Tell me why it is ok for eth_header_ops() being static (while its _much_
bigger), and not for ipoib_header_ops. This looks pretty arbitrary to
me.



--
To unsubscribe from this list: send the line "unsubscribe netdev" in
the body of a message to majordomo@vger.kernel.org
More majordomo info at  http://vger.kernel.org/majordomo-info.html
Cong Wang Nov. 20, 2014, 5:34 p.m. UTC | #7
On Wed, Nov 19, 2014 at 10:41 PM, Eric Dumazet <eric.dumazet@gmail.com> wrote:
> On Wed, 2014-11-19 at 14:26 -0800, Cong Wang wrote:
>> On Tue, Nov 18, 2014 at 11:00 PM, Wengang <wen.gang.wang@oracle.com> wrote:
>> >
>> > Yes, that's true. So the simplest way is move ipoib_header_ops to vmlinux.
>> >
>>
>> That is not an option. Perhaps you need RCU to protect the dev->header_ops
>> pointer.
>
> This _is_ a reasonable option, especially for stable kernels
>
> ipoib_hard_header() is 100 bytes or less. Adding infrastructure all over
> the kernel to be able to use RCU or module refcounting will cost much
> more.

I didn't look into ipoib_header_ops, thought it might have some dependency
on symbols. So _generally_ speaking, we can't do that, the dependency
chain could be very long. It could be an exception and good luck
to play with module symbols.

>
> Tell me why it is ok for eth_header_ops() being static (while its _much_
> bigger), and not for ipoib_header_ops. This looks pretty arbitrary to
> me.
>

Simple, eth_* is kinda of a builtin library now, too many drivers use them.
--
To unsubscribe from this list: send the line "unsubscribe netdev" in
the body of a message to majordomo@vger.kernel.org
More majordomo info at  http://vger.kernel.org/majordomo-info.html
Eric Dumazet Nov. 20, 2014, 8:41 p.m. UTC | #8
On Thu, 2014-11-20 at 09:34 -0800, Cong Wang wrote:

> I didn't look into ipoib_header_ops, thought it might have some dependency
> on symbols.

I did look before answering and suggesting this, you really should do
the same instead of giving advices of over engineering the stack.
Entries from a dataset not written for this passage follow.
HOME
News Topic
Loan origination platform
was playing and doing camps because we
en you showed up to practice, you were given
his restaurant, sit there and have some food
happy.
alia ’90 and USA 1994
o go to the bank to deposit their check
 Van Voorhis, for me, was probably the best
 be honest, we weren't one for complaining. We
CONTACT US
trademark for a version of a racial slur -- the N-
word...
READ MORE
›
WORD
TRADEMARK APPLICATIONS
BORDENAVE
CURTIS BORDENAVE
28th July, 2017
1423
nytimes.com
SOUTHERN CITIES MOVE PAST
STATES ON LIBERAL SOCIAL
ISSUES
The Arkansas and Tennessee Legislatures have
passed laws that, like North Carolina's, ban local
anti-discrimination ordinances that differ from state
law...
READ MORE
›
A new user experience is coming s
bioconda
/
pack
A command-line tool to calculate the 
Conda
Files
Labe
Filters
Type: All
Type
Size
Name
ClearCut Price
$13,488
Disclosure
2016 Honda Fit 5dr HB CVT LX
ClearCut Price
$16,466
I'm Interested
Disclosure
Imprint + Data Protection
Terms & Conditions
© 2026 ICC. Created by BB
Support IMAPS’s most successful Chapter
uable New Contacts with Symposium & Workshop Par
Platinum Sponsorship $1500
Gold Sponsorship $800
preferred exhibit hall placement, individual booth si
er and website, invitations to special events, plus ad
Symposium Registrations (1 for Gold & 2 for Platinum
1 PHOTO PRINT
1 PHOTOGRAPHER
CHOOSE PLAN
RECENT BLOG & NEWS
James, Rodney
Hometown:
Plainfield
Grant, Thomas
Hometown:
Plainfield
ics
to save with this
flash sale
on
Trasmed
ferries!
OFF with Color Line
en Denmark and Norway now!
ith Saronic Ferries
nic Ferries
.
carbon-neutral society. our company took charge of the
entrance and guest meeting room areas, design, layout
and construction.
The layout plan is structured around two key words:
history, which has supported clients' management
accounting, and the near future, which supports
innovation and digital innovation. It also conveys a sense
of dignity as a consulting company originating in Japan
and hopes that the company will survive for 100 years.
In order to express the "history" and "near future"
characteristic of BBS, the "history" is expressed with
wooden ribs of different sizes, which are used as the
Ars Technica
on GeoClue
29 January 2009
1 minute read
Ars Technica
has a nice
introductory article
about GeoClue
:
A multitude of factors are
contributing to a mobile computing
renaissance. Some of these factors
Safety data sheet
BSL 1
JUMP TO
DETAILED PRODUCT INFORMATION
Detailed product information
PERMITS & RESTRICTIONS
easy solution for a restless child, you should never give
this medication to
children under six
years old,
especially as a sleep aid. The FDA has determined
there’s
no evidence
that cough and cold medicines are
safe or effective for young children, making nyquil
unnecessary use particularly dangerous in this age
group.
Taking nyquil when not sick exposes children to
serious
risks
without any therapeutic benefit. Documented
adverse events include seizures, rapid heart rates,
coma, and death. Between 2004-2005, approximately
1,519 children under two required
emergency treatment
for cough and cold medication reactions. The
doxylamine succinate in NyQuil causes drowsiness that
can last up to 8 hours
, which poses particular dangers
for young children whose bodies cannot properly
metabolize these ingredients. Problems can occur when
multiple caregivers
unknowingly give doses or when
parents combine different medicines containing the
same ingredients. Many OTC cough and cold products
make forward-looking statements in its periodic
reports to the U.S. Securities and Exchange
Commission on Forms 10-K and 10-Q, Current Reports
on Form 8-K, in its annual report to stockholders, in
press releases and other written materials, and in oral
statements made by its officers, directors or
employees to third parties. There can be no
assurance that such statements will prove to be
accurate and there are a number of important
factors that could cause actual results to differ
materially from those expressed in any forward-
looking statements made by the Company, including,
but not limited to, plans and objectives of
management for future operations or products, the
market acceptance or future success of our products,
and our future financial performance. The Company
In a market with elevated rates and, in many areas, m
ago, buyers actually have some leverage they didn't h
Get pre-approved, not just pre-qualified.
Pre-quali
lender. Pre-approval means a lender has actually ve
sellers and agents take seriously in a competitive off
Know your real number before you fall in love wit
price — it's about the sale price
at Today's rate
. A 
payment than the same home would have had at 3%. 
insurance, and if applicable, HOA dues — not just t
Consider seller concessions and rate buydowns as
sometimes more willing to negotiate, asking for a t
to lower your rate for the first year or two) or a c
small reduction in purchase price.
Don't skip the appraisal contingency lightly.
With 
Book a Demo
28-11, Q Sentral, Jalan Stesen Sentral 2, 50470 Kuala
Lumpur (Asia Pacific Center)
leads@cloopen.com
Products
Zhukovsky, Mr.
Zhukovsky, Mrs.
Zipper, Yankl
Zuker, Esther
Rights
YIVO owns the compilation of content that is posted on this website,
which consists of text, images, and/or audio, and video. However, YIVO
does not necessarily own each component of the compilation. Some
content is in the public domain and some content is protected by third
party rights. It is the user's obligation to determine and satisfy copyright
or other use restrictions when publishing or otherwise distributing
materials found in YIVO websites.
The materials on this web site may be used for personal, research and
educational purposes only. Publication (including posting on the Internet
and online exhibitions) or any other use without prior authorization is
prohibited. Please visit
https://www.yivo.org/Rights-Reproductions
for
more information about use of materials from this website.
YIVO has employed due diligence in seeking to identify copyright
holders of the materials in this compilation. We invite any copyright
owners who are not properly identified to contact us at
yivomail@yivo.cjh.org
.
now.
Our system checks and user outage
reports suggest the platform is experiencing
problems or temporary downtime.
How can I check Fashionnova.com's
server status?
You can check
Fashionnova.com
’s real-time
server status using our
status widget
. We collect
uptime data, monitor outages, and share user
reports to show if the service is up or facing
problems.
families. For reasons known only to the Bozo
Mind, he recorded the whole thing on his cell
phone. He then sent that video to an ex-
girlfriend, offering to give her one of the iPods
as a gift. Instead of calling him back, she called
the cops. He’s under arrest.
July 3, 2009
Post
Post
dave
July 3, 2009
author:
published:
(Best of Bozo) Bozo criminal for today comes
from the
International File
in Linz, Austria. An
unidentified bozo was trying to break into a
Best is the enemy of the good.

Its hard to find some networking function trivial than this one.


static int ipoib_hard_header(struct sk_buff *skb,
                             struct net_device *dev,
                             unsigned short type,
                             const void *daddr, const void *saddr, unsigned len)
{
        struct ipoib_header *header;
        struct ipoib_cb *cb = ipoib_skb_cb(skb);

        header = (struct ipoib_header *) skb_push(skb, sizeof *header);

        header->proto = htons(type);
        header->reserved = 0;

        /*
         * we don't rely on dst_entry structure,  always stuff the
         * destination address into skb->cb so we can figure out where
         * to send the packet later.
         */
        memcpy(cb->hwaddr, daddr, INFINIBAND_ALEN);

        return sizeof *header;
}


--
To unsubscribe from this list: send the line "unsubscribe netdev" in
the body of a message to majordomo@vger.kernel.org
More majordomo info at  http://vger.kernel.org/majordomo-info.html
Cong Wang Nov. 20, 2014, 9:57 p.m. UTC | #9
On Thu, Nov 20, 2014 at 12:41 PM, Eric Dumazet <eric.dumazet@gmail.com> wrote:
> On Thu, 2014-11-20 at 09:34 -0800, Cong Wang wrote:
>
>> I didn't look into ipoib_header_ops, thought it might have some dependency
>> on symbols.
>
> I did look before answering and suggesting this, you really should do
> the same instead of giving advices of over engineering the stack.
>
> Best is the enemy of the good.
>
> Its hard to find some networking function trivial than this one.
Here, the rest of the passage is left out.